Is it possible to reuse previous chat history on the OpenAI side to avoid sending repetitive tokens?


I have a task that involves sending to API the same large amount of prompts but only with a few new sentences at last. I wonder if OpenAI saves previous chat in some way maybe as embedding, so I can send that same pre-prompts to it once, and resume every time with new questions. In that way, I wish to save a lot of token usage.

1 Like

Use playground if you can, can go back and delete or keep any history in the chat

Yeah I am looking for basically the same thing but with API, because I do have many requests at the same time

1 Like

I’d second that this would be extremely useful: being able to save model state at the output level of a prompt preamble (e.g., a classification task), and then run that state on a series of prompt followups (for example, "Classify the sentiment of this sentence: " can run once, and then a batch of sentences could be run without need to spend tokens on the pre-amble).

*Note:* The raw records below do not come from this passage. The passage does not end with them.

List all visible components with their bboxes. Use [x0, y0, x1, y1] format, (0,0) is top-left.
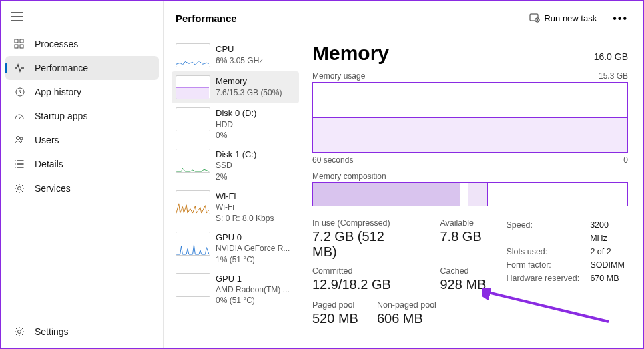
nav-label: Details	[35, 159, 63, 169]
header: Performance Run new task •••	[164, 1, 643, 35]
detail-title: Memory	[312, 42, 389, 65]
res-sub: HDD	[216, 119, 256, 130]
res-title: Memory	[216, 75, 282, 87]
composition-bar	[312, 182, 628, 206]
resource-disk0[interactable]: Disk 0 (D:)HDD0%	[172, 103, 299, 145]
resource-gpu1[interactable]: GPU 1AMD Radeon(TM) ...0% (51 °C)	[172, 269, 299, 310]
memory-usage-graph	[312, 82, 628, 153]
history-icon	[13, 87, 25, 97]
memory-detail: Memory 16.0 GB Memory usage 15.3 GB 60 s…	[302, 35, 643, 348]
res-sub2: 1% (51 °C)	[216, 254, 290, 265]
comp-standby	[468, 183, 488, 206]
nav-performance[interactable]: Performance	[5, 56, 159, 80]
svg-point-7	[18, 187, 21, 190]
svg-point-5	[17, 137, 20, 140]
res-sub2: 0% (51 °C)	[216, 295, 290, 306]
svg-rect-1	[20, 39, 23, 43]
nav-details[interactable]: Details	[5, 152, 159, 176]
nav-list: Processes Performance App history Startu…	[1, 29, 163, 316]
nav-startup-apps[interactable]: Startup apps	[5, 104, 159, 128]
resource-disk1[interactable]: Disk 1 (C:)SSD2%	[172, 145, 299, 186]
resource-gpu0[interactable]: GPU 0NVIDIA GeForce R...1% (51 °C)	[172, 228, 299, 269]
wifi-thumb	[176, 190, 210, 214]
nav-users[interactable]: Users	[5, 128, 159, 152]
res-sub: AMD Radeon(TM) ...	[216, 284, 290, 295]
comp-free	[488, 183, 627, 206]
composition-label: Memory composition	[312, 171, 628, 181]
content: Performance Run new task ••• CPU6% 3.05 …	[164, 1, 643, 348]
res-sub: SSD	[216, 160, 256, 171]
task-manager-window: Processes Performance App history Startu…	[1, 1, 643, 348]
comp-inuse	[313, 183, 460, 206]
hamburger-button[interactable]	[1, 4, 163, 29]
gauge-icon	[13, 111, 25, 121]
nav-label: Performance	[35, 63, 88, 73]
svg-rect-0	[15, 39, 18, 43]
gpu1-thumb	[176, 273, 210, 297]
svg-rect-2	[15, 45, 18, 48]
grid-icon	[13, 39, 25, 49]
disk0-thumb	[176, 107, 210, 131]
resource-wifi[interactable]: Wi-FiWi-FiS: 0 R: 8.0 Kbps	[172, 186, 299, 228]
spec-list: Speed:3200 MHz Slots used:2 of 2 Form fa…	[506, 218, 628, 292]
res-sub2: S: 0 R: 8.0 Kbps	[216, 213, 274, 224]
memory-thumb	[176, 75, 210, 99]
pulse-icon	[13, 63, 25, 73]
res-sub: Wi-Fi	[216, 202, 274, 212]
stat-committed: Committed 12.9/18.2 GB	[312, 266, 412, 292]
res-title: Disk 1 (C:)	[216, 149, 256, 161]
svg-rect-3	[20, 45, 23, 48]
nav-label: Users	[35, 135, 59, 145]
stat-nonpaged: Non-paged pool 606 MB	[377, 300, 436, 326]
nav-label: Startup apps	[35, 111, 87, 121]
nav-label: Processes	[35, 39, 78, 49]
nav-label: Services	[35, 183, 71, 194]
res-sub2: 0%	[216, 130, 256, 141]
stat-paged: Paged pool 520 MB	[312, 300, 358, 326]
usage-fill	[313, 117, 627, 152]
comp-modified	[460, 183, 468, 206]
nav-label: App history	[35, 87, 81, 97]
run-new-task-button[interactable]: Run new task	[523, 8, 603, 29]
res-sub: 7.6/15.3 GB (50%)	[216, 87, 282, 98]
nav-processes[interactable]: Processes	[5, 32, 159, 56]
res-title: Disk 0 (D:)	[216, 107, 256, 119]
users-icon	[13, 135, 25, 145]
res-sub2: 2%	[216, 171, 256, 182]
axis-right: 0	[623, 155, 628, 165]
run-task-icon	[529, 12, 540, 25]
run-task-label: Run new task	[544, 13, 597, 23]
resource-cpu[interactable]: CPU6% 3.05 GHz	[172, 39, 299, 71]
list-icon	[13, 159, 25, 169]
paged-row: Paged pool 520 MB Non-paged pool 606 MB	[312, 300, 628, 326]
disk1-thumb	[176, 149, 210, 173]
stat-inuse: In use (Compressed) 7.2 GB (512 MB)	[312, 218, 412, 260]
stats-grid: In use (Compressed) 7.2 GB (512 MB) Avai…	[312, 218, 486, 292]
res-sub: NVIDIA GeForce R...	[216, 243, 290, 254]
resource-memory[interactable]: Memory7.6/15.3 GB (50%)	[172, 71, 299, 103]
resource-list: CPU6% 3.05 GHz Memory7.6/15.3 GB (50%) D…	[164, 35, 302, 348]
res-title: GPU 0	[216, 232, 290, 244]
nav-app-history[interactable]: App history	[5, 80, 159, 104]
res-title: CPU	[216, 43, 263, 55]
settings-icon	[13, 326, 25, 337]
ellipsis-icon: •••	[613, 13, 628, 24]
nav-settings[interactable]: Settings	[5, 320, 159, 344]
gear-icon	[13, 183, 25, 194]
res-title: Wi-Fi	[216, 190, 274, 202]
usage-max: 15.3 GB	[599, 71, 628, 81]
svg-point-8	[18, 330, 21, 334]
svg-rect-11	[176, 87, 209, 99]
cpu-thumb	[176, 43, 210, 67]
res-title: GPU 1	[216, 273, 290, 285]
res-sub: 6% 3.05 GHz	[216, 55, 263, 66]
sidebar: Processes Performance App history Startu…	[1, 1, 164, 348]
nav-services[interactable]: Services	[5, 176, 159, 200]
more-button[interactable]: •••	[609, 10, 632, 27]
axis-left: 60 seconds	[312, 155, 353, 165]
stat-cached: Cached 928 MB	[440, 266, 486, 292]
hamburger-icon	[11, 12, 23, 21]
detail-total: 16.0 GB	[594, 51, 628, 62]
usage-label: Memory usage	[312, 71, 365, 81]
gpu0-thumb	[176, 232, 210, 256]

But it’d probably be hard for them to implement this in the api in an elegant way, and I also read that it may not be possible given the architecture of the model (though I may have misinterpreted)

That’s not how the models work. What you are asking is simple not possible.

The models are stateless so every time you want to exchange messages you must send everything you want the model to have in context.

1 Like

I wonder if it’s possible to use assistant API since it doesn’t need to manage context window. For example, there’s a task description of 1000 tokens, and then a stream of specific tasks. Using Completion API I have to input as “description - task” format. Could assistant API handle the “description - task - task - … - task” format?